> [WHAT IS EXPECTED]:
If a record holds a picture, drop the picture and return the rest of the record word for word.

> [INFORMATION GIVEN]:

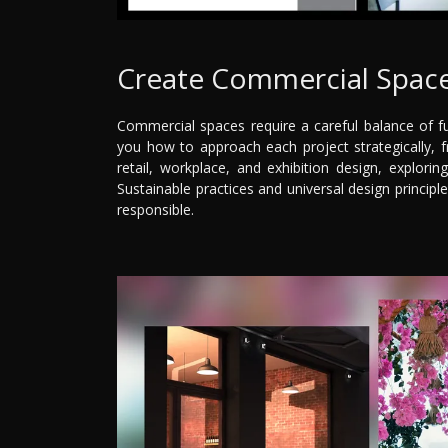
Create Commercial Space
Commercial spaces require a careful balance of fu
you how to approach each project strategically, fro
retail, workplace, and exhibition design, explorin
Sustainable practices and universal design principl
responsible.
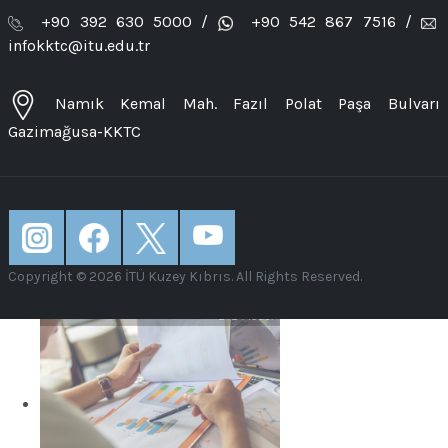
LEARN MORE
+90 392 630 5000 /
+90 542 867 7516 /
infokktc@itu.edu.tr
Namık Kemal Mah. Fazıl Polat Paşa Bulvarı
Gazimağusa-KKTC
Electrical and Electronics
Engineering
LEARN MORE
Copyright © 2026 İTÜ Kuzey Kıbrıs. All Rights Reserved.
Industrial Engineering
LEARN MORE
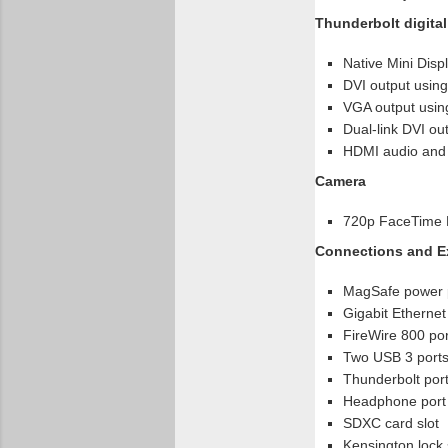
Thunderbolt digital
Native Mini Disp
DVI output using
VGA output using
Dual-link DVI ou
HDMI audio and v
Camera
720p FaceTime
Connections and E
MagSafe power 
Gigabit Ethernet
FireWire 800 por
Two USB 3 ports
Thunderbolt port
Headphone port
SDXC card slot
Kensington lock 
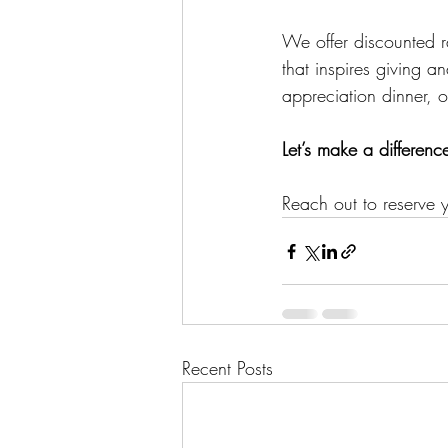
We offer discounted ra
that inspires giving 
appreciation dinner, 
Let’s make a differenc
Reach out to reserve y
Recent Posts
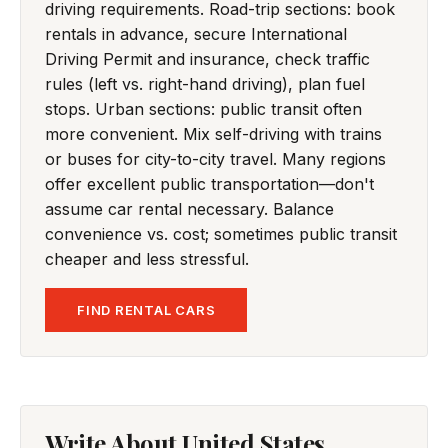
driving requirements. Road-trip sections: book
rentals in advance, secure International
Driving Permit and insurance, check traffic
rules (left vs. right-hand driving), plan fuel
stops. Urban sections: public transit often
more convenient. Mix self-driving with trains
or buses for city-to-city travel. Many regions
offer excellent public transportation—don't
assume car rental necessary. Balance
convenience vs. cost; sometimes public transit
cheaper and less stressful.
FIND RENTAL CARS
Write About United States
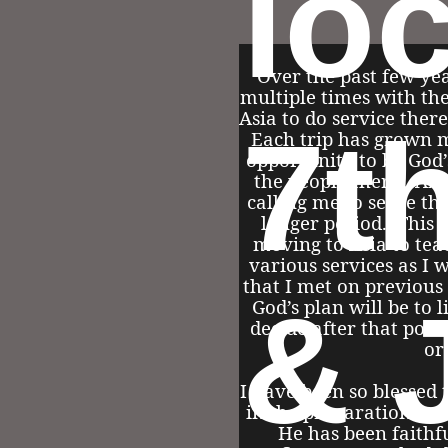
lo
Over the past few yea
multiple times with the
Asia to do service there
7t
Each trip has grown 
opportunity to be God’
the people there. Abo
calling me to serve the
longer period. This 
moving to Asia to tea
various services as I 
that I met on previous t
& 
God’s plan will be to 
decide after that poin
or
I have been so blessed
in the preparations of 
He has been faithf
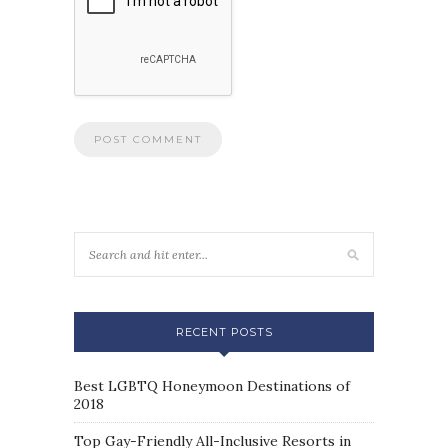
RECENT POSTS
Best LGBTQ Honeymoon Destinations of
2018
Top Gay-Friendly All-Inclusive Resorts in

> [ANSWER BOX]:
Create Commercial Space
Commercial spaces require a careful balance of fu
you how to approach each project strategically, fro
retail, workplace, and exhibition design, explorin
Sustainable practices and universal design principl
responsible.
LEARN MORE
+90 392 630 5000 /
+90 542 867 7516 /
infokktc@itu.edu.tr
Namık Kemal Mah. Fazıl Polat Paşa Bulvarı
Gazimağusa-KKTC
Electrical and Electronics
Engineering
LEARN MORE
Copyright © 2026 İTÜ Kuzey Kıbrıs. All Rights Reserved.
Industrial Engineering
LEARN MORE
Thunderbolt digital
Native Mini Disp
DVI output using
VGA output using
Dual-link DVI ou
HDMI audio and v
Camera
720p FaceTime
Connections and E
MagSafe power 
Gigabit Ethernet
FireWire 800 por
Two USB 3 ports
Thunderbolt port
Headphone port
SDXC card slot
Kensington lock 
We offer discounted ra
that inspires giving 
appreciation dinner, 
Let’s make a differenc
Reach out to reserve y
Recent Posts
driving requirements. Road-trip sections: book
rentals in advance, secure International
Driving Permit and insurance, check traffic
rules (left vs. right-hand driving), plan fuel
stops. Urban sections: public transit often
more convenient. Mix self-driving with trains
or buses for city-to-city travel. Many regions
offer excellent public transportation—don't
assume car rental necessary. Balance
convenience vs. cost; sometimes public transit
cheaper and less stressful.
FIND RENTAL CARS
Write About United States
lo
Over the past few yea
multiple times with the
Asia to do service there
7t
Each trip has grown 
opportunity to be God’
the people there. Abo
calling me to serve the
longer period. This 
moving to Asia to tea
various services as I 
that I met on previous t
& 
God’s plan will be to 
decide after that poin
or
I have been so blessed
in the preparations of 
He has been faithf
RECENT POSTS
Best LGBTQ Honeymoon Destinations of
2018
Top Gay-Friendly All-Inclusive Resorts in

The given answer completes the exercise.